Task directions – Below are the lines to check; count those holding the string "Meizu" and give only the number.

Provided records –
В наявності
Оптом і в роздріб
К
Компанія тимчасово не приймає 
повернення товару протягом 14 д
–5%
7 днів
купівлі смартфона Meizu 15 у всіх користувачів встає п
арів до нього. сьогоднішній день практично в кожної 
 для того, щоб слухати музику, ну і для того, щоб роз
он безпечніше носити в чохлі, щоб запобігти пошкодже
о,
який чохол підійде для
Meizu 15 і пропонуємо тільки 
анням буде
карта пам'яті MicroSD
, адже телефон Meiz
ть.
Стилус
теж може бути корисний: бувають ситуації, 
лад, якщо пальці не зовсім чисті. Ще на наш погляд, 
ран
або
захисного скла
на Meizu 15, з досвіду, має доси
* * *
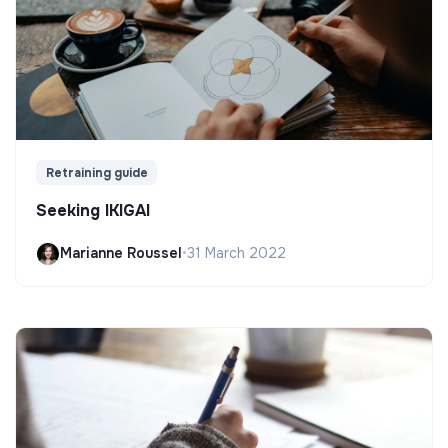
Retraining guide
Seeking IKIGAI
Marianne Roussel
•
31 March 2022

Output – 3